Unlike the 2 patients without NBAS mutation, those harbouring NBAS mutations always had a febrile illness before a liver crisis or episode of ALF. Our 3 NBAS-disease patients clinically resembled one another: all suffered from a febrile illness, likely infective (viral / bacterial) before each episode of RALF (fever-related RALF), with markedly elevated ALT (77–9382 IU/L; normal 0–40) and AST (213–17,344 IU/L; normal 0–40) activities 24-72 h after elevation of body temperature, succeeded by severe coagulopathy (maximum INR = 6.89; normal 0.8–1.2) and mild to moderate jaundice that were ascribed to ALF. Hypoglycemia and hepatic encephalopathy were transiently observed in patients 1 and 3. Total bile acid concentrations in all 3 patients were increased (18.2–517.2 umol/L; normal 0–10). Serum alkaline phosphatase and γ-glutamyltranspeptidase activities were normal or only mildly increased, as were blood ammonia values.
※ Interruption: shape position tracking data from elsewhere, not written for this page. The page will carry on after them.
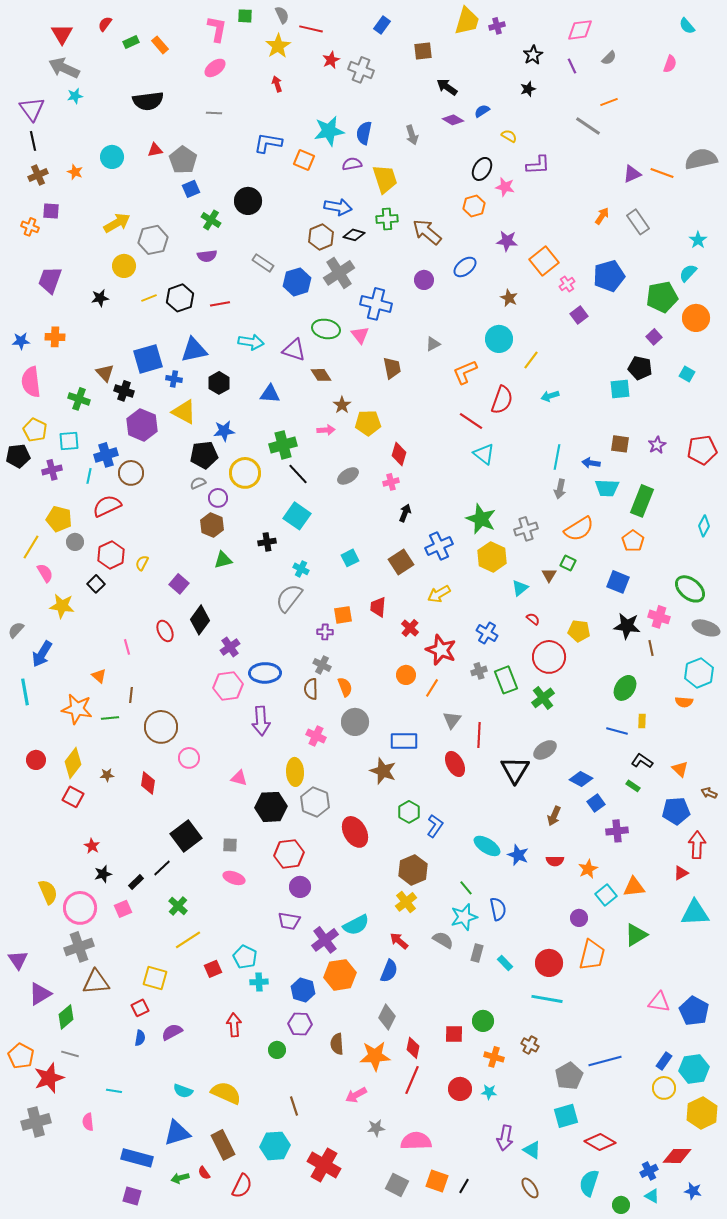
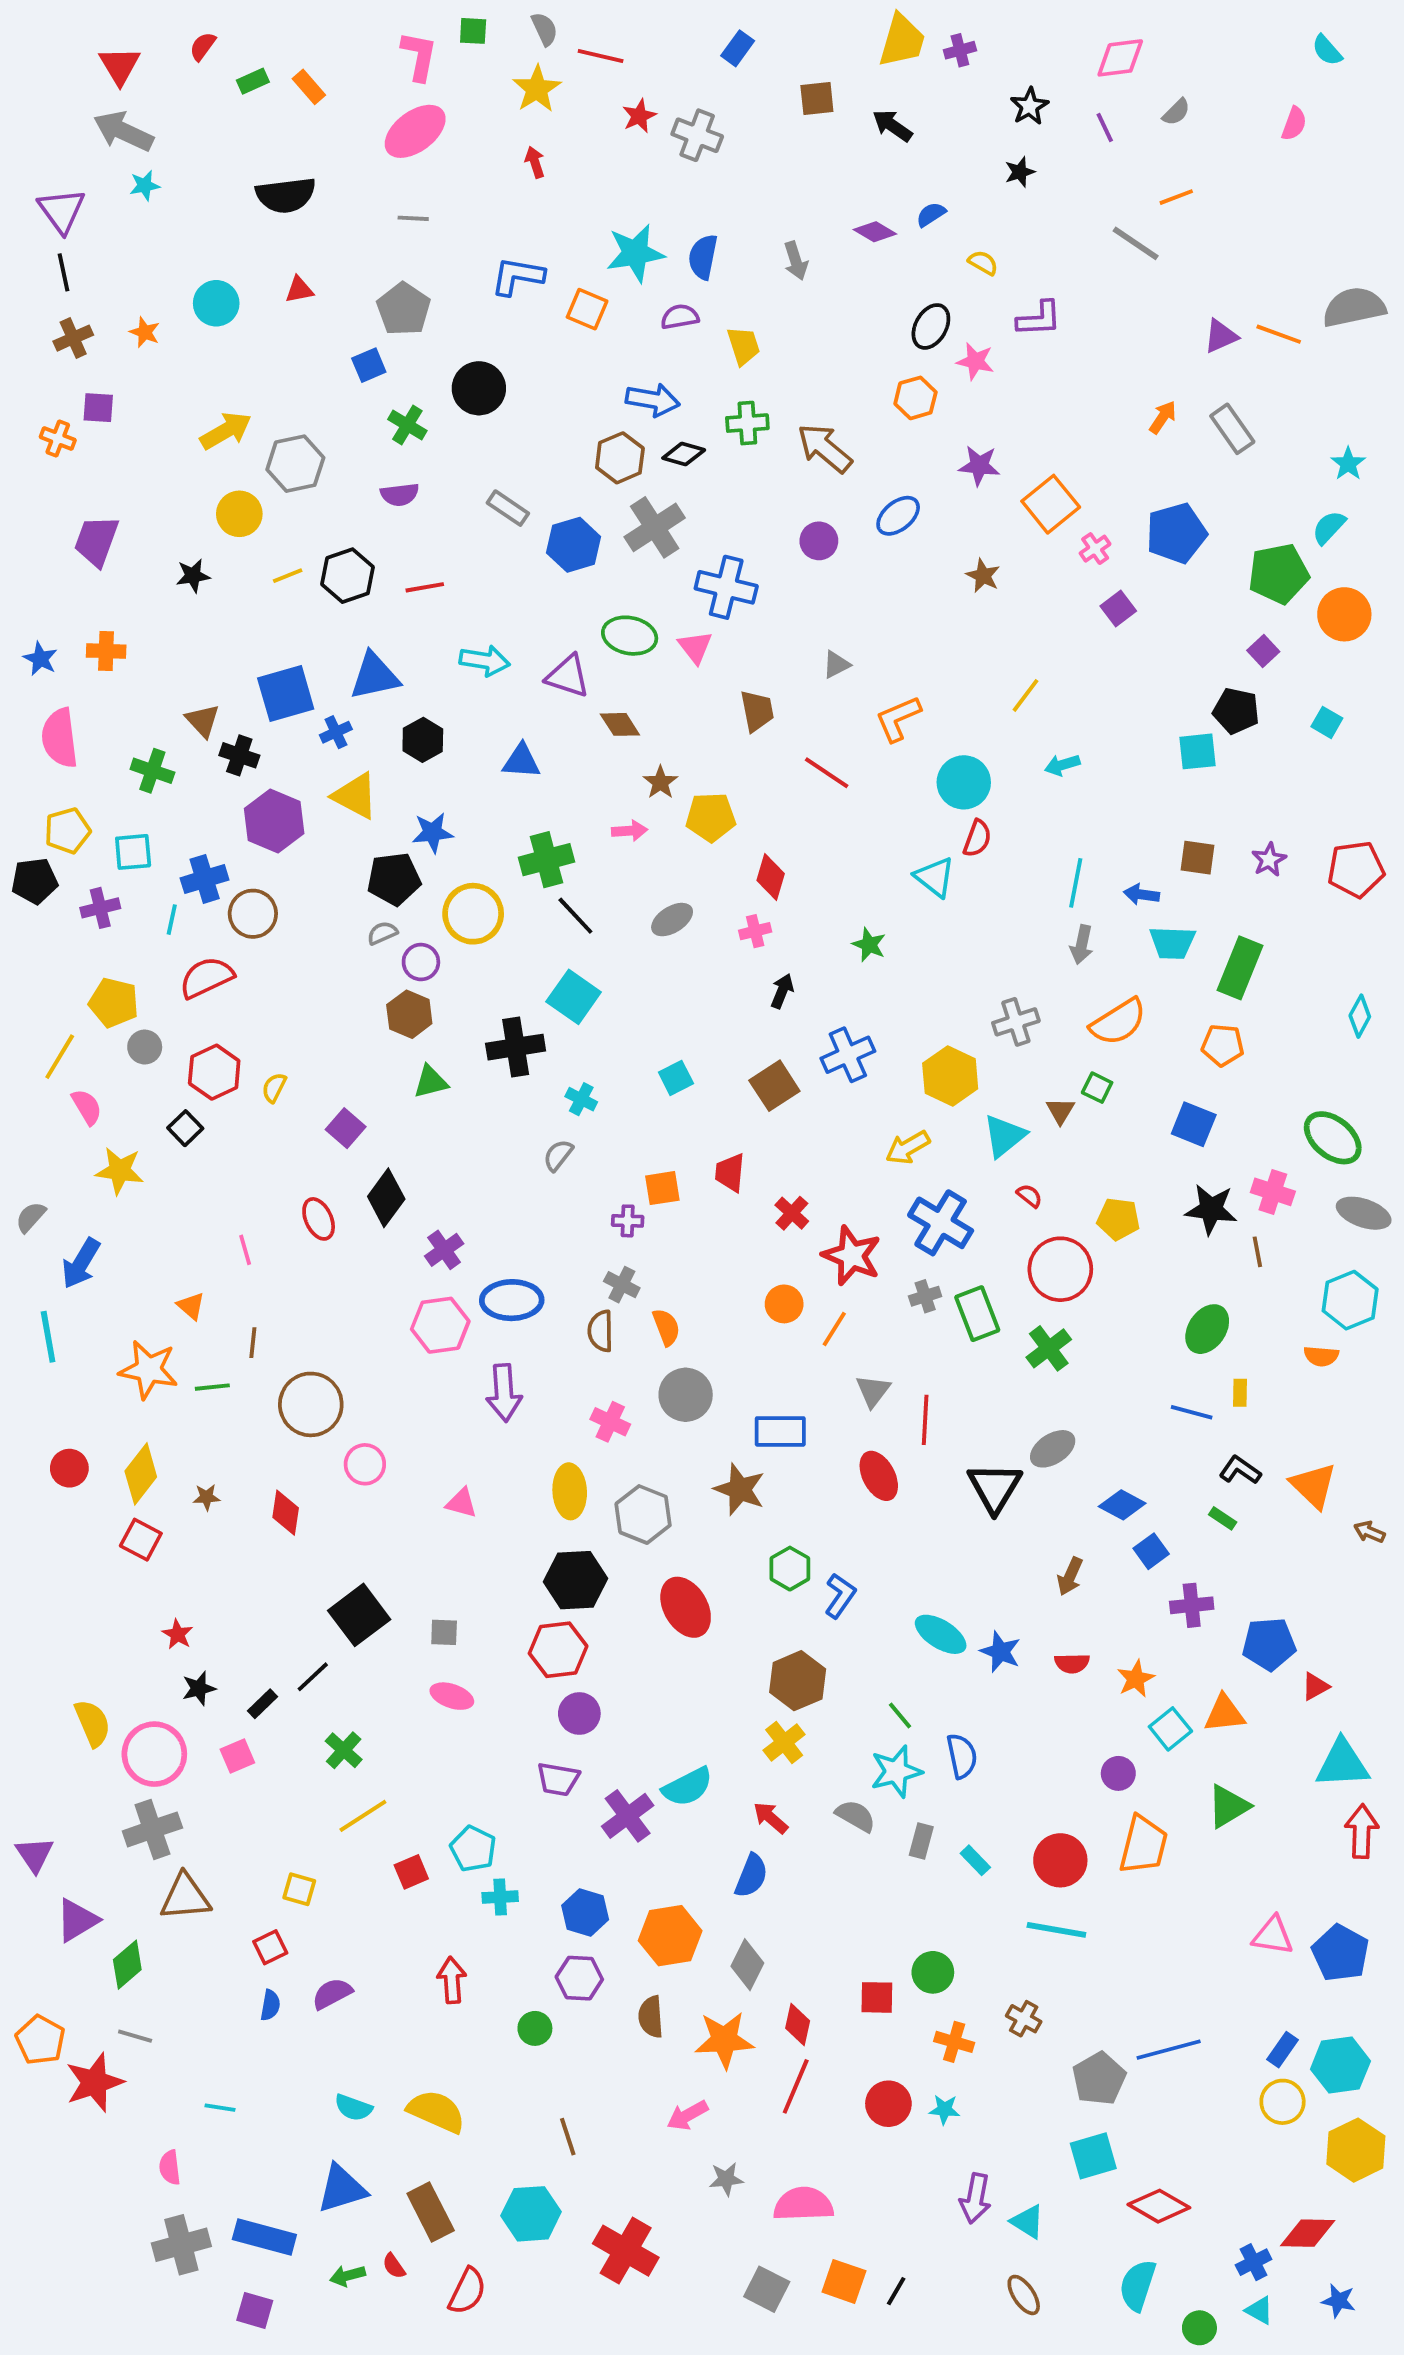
pink ellipse: (215, 68) -> (415, 131), size x1.5
black arrow: (447, 87) -> (892, 126), moved
gray pentagon: (183, 160) -> (404, 309), moved
yellow trapezoid: (385, 179) -> (744, 346), size x0.7
cyan circle: (499, 339) -> (964, 782), moved
blue star: (21, 341) -> (40, 659), turned 30
blue cross: (174, 379) -> (336, 732), turned -35
red semicircle: (502, 400) -> (977, 838), moved, size x0.7
red line: (471, 421) -> (827, 773), moved
yellow pentagon: (35, 430) -> (67, 831), turned 30
green star: (481, 519) -> (869, 945), moved, size x0.6
orange pentagon: (633, 541) -> (1223, 1045), turned -30
black cross: (267, 542) -> (516, 1047), size x1.6
cyan triangle: (520, 588) -> (1004, 1136), size x1.4
yellow arrow: (439, 594) -> (908, 1147), moved
gray semicircle: (289, 598) -> (558, 1155), size x0.6
blue cross: (487, 633) -> (941, 1223), size x1.5
orange triangle: (680, 769) -> (1313, 1486), size x1.5
gray hexagon: (315, 802) -> (643, 1515), moved
black hexagon: (271, 807) -> (575, 1580), moved
blue pentagon: (676, 811) -> (1269, 1644), moved
red arrow: (697, 845) -> (1362, 1831), moved
orange hexagon: (340, 975) -> (670, 1936), moved
yellow square: (155, 978) -> (299, 1889), size x0.7
gray cross: (36, 1122) -> (181, 2245), moved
Ages during episodes of ALF and liver crises are shown in Additional file 6. The details of episodes of RALF in patient 3 are shown in Additional file 7. Similar details for patients 1 and 2 are not available, as they received care at several hospitals other than ours. Biomarkers of hepatobiliary injury completely recovered between liver crises. Not all episodes of fever led to hepatic crisis. All patients used antipyretics and hepatoprotectives (e.g., ademetionine 1, 4-butanedisulfonate; reduced glutathione). In patient 1, however, during his 7th episode of RALF (4th of ALF) biomarkers returned to normal without hepatoprotectives. The 3 NBAS-disease patients were free from facial dysmorphism and had no broken bones. No radiogrammes were exposed in patients 1 and 2; a left lower limb radiogram in patient 3 was assessed as normal. Formal cognitive evaluation and investigations for Pelger-Huët anomaly were not conducted in any patient. Motor development was normal for all 3. Lymphocyte panels and immunoglobulin values were unremarkable in patients 1 and 3; these were not evaluated in patient 2. Ophthalmoscopy found no abnormality in patient 3 and was not conducted in patients 1 and 2.
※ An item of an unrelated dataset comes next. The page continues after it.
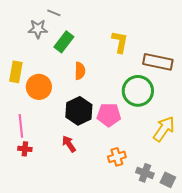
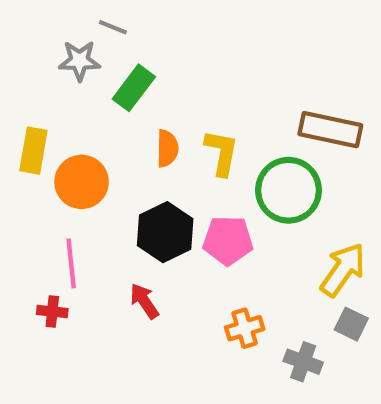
yellow L-shape: (120, 42) -> (222, 153), moved
pink line: (21, 126) -> (71, 263), moved
gray square: (168, 180) -> (351, 324), moved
Light microscopy was undertaken in patients 1–5, with ultrastructural study in patients 1–4. Hepatocyte cytoplasm contained small vacuoles in patients 1 and 3, confirmed as steatosis by transmission electron microscopy. Patients 2 and 3 had centrilobular fibrosis that was worse in patient 3. In patient 4, the liver was unremarkable. Inflammation and minimal portal-tract fibrosis were seen in patient 5. Ultrastructural findings were non-specific, with questionably increased glycogen stores in patients 1–4, dilated endoplasmic reticulum (ER) and abnormal mitochondria in patient 2, dense mitochondrial matrix in patient 3, and swollen mitochondria, questionably decreased in number, in patient 4.